Dataset entries:
════

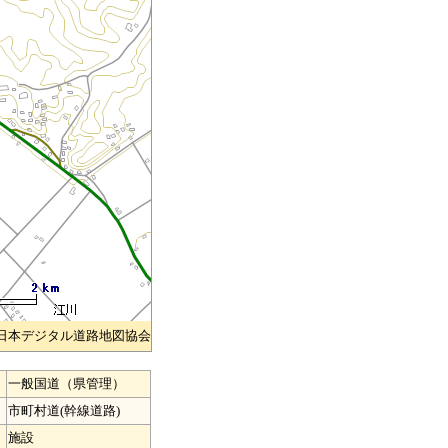
)日本デジタル道路地図協会
一般国道（県管理）
市町村道(幹線道路)
施設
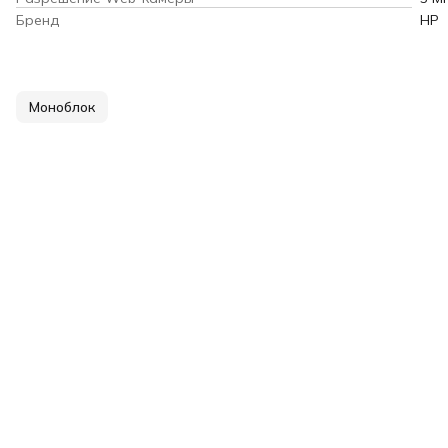
Бренд
HP
Моноблок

════

#### WORK TO COMPLETE
Return each line above word for word. Skip the pictures.

#### EXERCISE OUTPUT
)日本デジタル道路地図協会
一般国道（県管理）
市町村道(幹線道路)
施設
Бренд
HP
Моноблок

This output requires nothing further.